[Start of section]
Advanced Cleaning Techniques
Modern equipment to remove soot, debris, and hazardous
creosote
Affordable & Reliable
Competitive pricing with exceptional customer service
[End of section]
» What this task involves
Give an exact copy of the lines from the one with "Affordable & Reliable" through the end of the entries, both ends included.

» The completed task
Affordable & Reliable
Competitive pricing with exceptional customer service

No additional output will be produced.